= Redshift (theory) =

Redshift is a techno-economic theory suggesting hypersegmentation of information technology markets based on whether individual computing needs are over or under-served by Moore's law, which predicts the doubling of computing transistors (and therefore roughly computing power) every two years. The theory,
proposed and named by New Enterprise Associates partner and former Sun Microsystems CTO Greg Papadopoulos, categorized a series of high growth markets (redshifting) while predicting slower GDP-driven growth in traditional computing markets (blueshifting). Papadopoulos predicted the result will be a fundamental redesign of components comprising computing systems.

==Hypergrowth market segments (redshifting)==
According to the Redshift theory, applications "redshift" when they grow dramatically faster than Moore's Law allows, growing quickly in their absolute number of systems. In these markets, customers are running out of datacenter real-estate, power and cooling infrastructure. According to Dell Senior Vice President Brad Anderson, “Businesses requiring hyperscale computing environments – where infrastructure deployments are measured by up to millions of servers, storage and networking equipment – are changing the way they approach IT.”

While various Redshift proponents offer minor alterations on the original presentation, “Redshifting” generally includes:

=== ΣBW (Sum-of-Bandwidth) ===
These are companies that drive heavy Internet traffic. This includes popular web-portals like Google, Yahoo, AOL and MSN. It also includes telecoms, multimedia, television over IP, online games like World of Warcraft and others. This segment has been enabled by widespread availability of high-bandwidth Internet connections to consumers through a DSL or cable modem. A simple way to understand this market is that for every byte of content served to a PC, mobile phone or other device over a network, there must exist computing systems to send it over the network.

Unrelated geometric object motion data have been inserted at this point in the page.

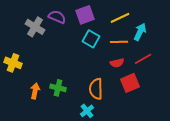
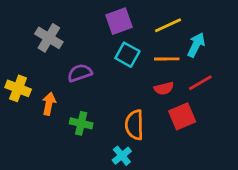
purple semicircle: (57, 17) -> (80, 73), moved, turned -42
orange arrow: (35, 91) -> (49, 104), moved

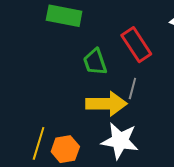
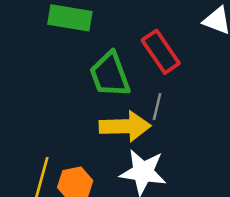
green trapezoid: (95, 62) -> (110, 75), size x1.4

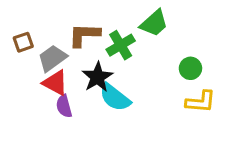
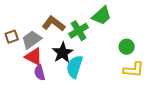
brown L-shape: (84, 35) -> (54, 24), turned 35
brown square: (23, 42) -> (12, 37), moved
cyan semicircle: (115, 97) -> (75, 67), turned 70

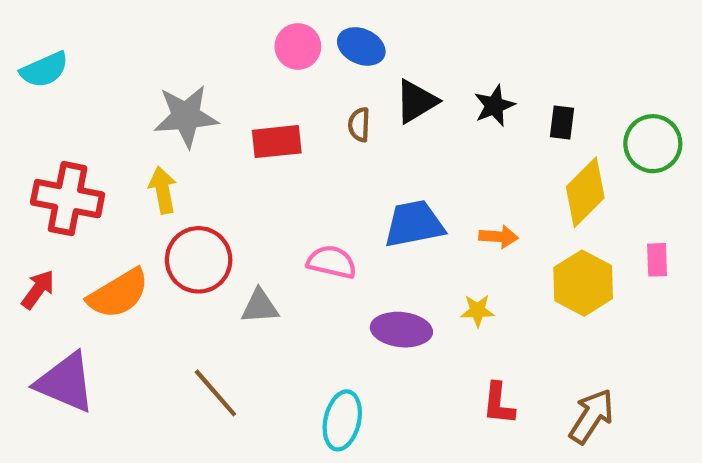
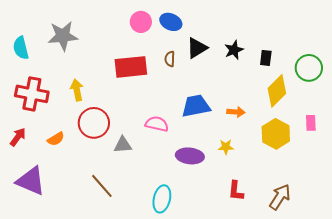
cyan semicircle: (44, 70) -> (21, 48), moved, turned 100
gray star: (186, 116) -> (63, 36), moved
red rectangle: (277, 142) -> (131, 67), size x1.4
orange semicircle: (118, 294) -> (56, 139), size x0.6

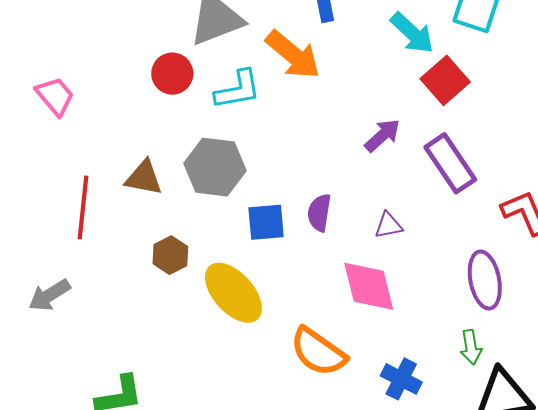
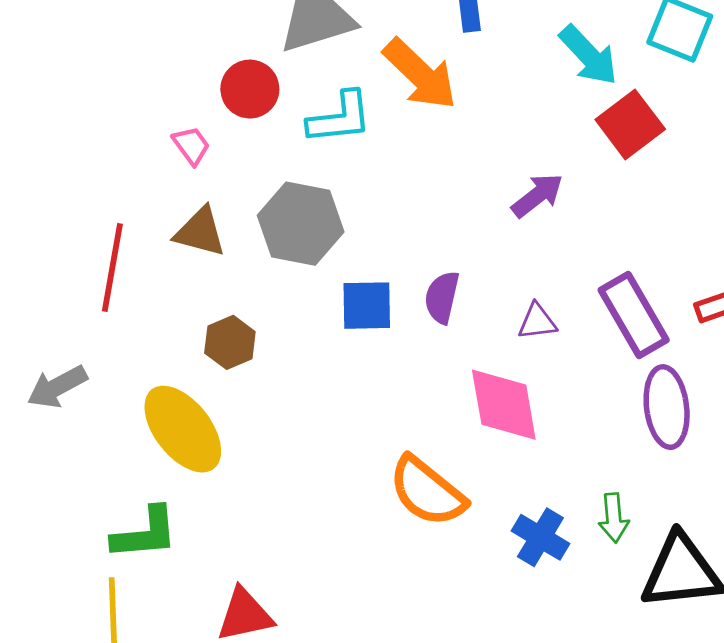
pink trapezoid: (55, 96) -> (191, 145), moved, size x0.7
purple rectangle: (450, 163) -> (634, 315), moved
yellow ellipse: (233, 293) -> (183, 429), moved
green arrow: (471, 347) -> (614, 518), moved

=== High performance computing (HPC) ===
These are companies that do complex simulations that involve (for example) weather, stock markets or drug-design simulations. This is a generally elastic market because businesses frequently spend every "available" dollar budgeted for IT. A common anecdote claims that cutting the cost of computing by half causes customers in this segment to buy at least twice as much, because each marginal IT dollar spent contributes to business advantage.

=== *prise (or "Star-prise") ===
These are companies that aggregate traditional computing applications and offer them as services, typically in the form of Software as a Service (SaaS). For example, companies that deploy CRM are over-served by Moore's Law, but companies that aggregate CRM functions and offer them as a service, such as Salesforce.com, grow faster than Moore's Law.

=== The eBay crisis ===
A prime example of redshift was a crisis at eBay. In 1999 eBay suffered a database crisis when a single Oracle Database running on the fastest Sun machine available (these tracking Moore's law in this period) was not enough to cope with eBay's growth. The solution was to massively parallelise their system architecture.

==Traditional computing markets (blueshifting)==
Redshift theory suggests that traditional computing markets, such as those serving enterprise resource planning or customer relationship management applications, have reached relative saturation in industrialized nations. Thereafter, proponents argued further market growth will closely follow gross domestic product growth, which typically remains under 10% for most countries annually. Given that Moore's Law continues to predict accurately the rate of computing transistor growth, which roughly translates into computing power doubling every two years, the Redshift theory suggests that traditional computing markets will ultimately contract as a percentage of computing expenditures over time.

Functionally, this means “Blueshifting” customers can satisfy computing requirement growth by swapping in faster processors without increasing the absolute number of computing systems.

==Consequences and industry commentary==
Papadopoulos argued that while traditional computing markets remain the dominant source of revenue through the late 2000s, a shift to hypergrowth markets will inevitably occur. When that shift occurs, he argued computing (but not computers) will become a utility, and differentiation in
the IT market will be based upon a company's ability to deliver computing at massive scale, efficiently and with predictable service levels, much like electricity at that time.

If computing is to be delivered as a utility, Nicholas Carr suggested Papadopoulos' vision compares with Microsoft researcher Jim Hamilton, who both agree that computing is most efficiently generated in shipping containers. Industry analysts are also beginning to quantify Redshifting and Blueshifting markets. According to International Data Corporation vice president Matthew Eastwood, "IDC believes that the IT market is in a period of hyper segmentation... This a class of customers that is Moore's law driven and as price performance gains continue, IDC believes that these organizations will accelerate their consumption of IT infrastructure.”

==History and nomenclature==
Key portions of Papadopoulos' theory were first presented by Sun Microsystems CEO Jonathan Schwartz in late 2006. Papadopoulos later gave a full presentation on Redshift to Sun's annual Analyst Summit in February 2007. The term Redshift refers to what happens when electromagnetic radiation, usually visible light, moves away from an observer. Papadopoulos chose this term to reflect growth markets because redshift helped cosmologists explain the expansion of the universe.

Papadopoulos originally depicted traditional IT markets as green to represent their revenue base, but later changed them to “blueshift,” which occurs when a light source moves toward an observer, similar to what would happen during a contraction of the universe.